Dataset records START

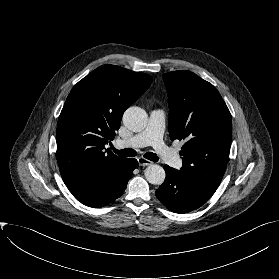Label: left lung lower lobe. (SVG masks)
Wrapping results in <instances>:
<instances>
[{"instance_id": "0a47b994", "label": "left lung lower lobe", "mask_w": 279, "mask_h": 279, "mask_svg": "<svg viewBox=\"0 0 279 279\" xmlns=\"http://www.w3.org/2000/svg\"><path fill=\"white\" fill-rule=\"evenodd\" d=\"M166 178L156 190L159 201L170 211L186 213L202 206L216 189L201 181L184 176L180 171L164 166Z\"/></svg>"}]
</instances>
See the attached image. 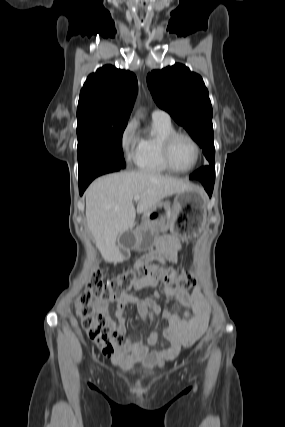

Dataset records END

** What to work on **
Output the lines above verbatim, images excluded.

** Output of the exercise **
Label: left lung lower lobe. (SVG masks)
Wrapping results in <instances>:
<instances>
[{"instance_id": "0a47b994", "label": "left lung lower lobe", "mask_w": 279, "mask_h": 279, "mask_svg": "<svg viewBox=\"0 0 279 279\" xmlns=\"http://www.w3.org/2000/svg\"><path fill=\"white\" fill-rule=\"evenodd\" d=\"M166 178L156 190L159 201L170 211L186 213L202 206L216 189L201 181L184 176L180 171L164 166Z\"/></svg>"}]
</instances>
See the attached image. 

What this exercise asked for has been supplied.